[Saved entries]
■ ■ ■ ■ ■ ■ ■
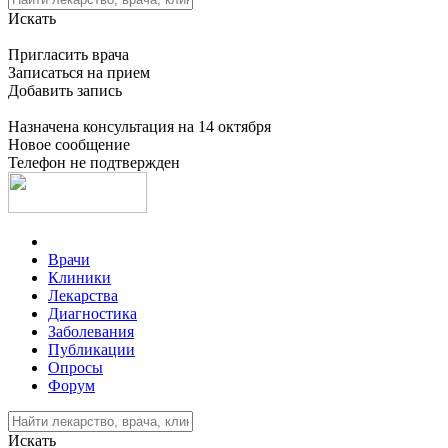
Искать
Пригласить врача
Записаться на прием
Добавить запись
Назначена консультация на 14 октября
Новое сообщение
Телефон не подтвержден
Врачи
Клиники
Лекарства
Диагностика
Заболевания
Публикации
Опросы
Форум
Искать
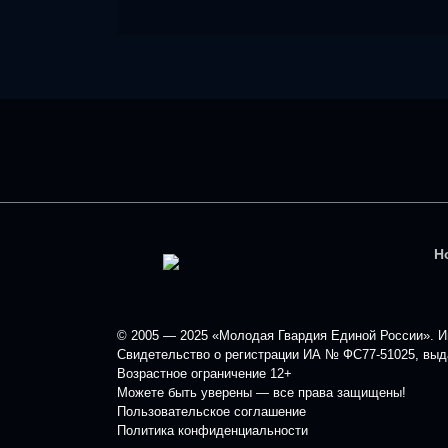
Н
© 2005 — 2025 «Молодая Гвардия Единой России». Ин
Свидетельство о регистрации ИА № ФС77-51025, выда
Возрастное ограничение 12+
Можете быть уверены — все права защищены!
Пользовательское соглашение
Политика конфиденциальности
■ ■ ■ ■ ■ ■ ■
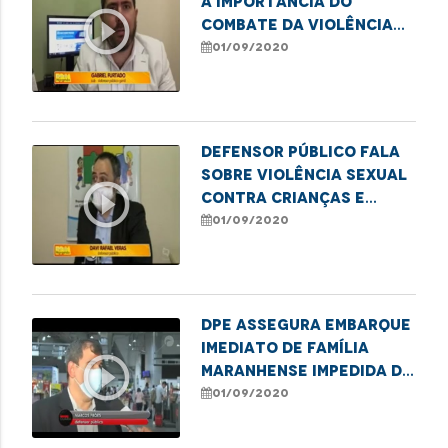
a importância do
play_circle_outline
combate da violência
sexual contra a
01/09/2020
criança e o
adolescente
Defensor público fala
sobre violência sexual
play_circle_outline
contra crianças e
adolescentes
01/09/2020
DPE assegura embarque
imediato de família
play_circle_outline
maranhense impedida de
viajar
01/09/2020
■ ■ ■ ■ ■ ■ ■
DIRECTIONS:
Lines containing the word "sexual" are to be pulled from the records and copied.

RESPONSE:
sexual contra a
sobre violência sexual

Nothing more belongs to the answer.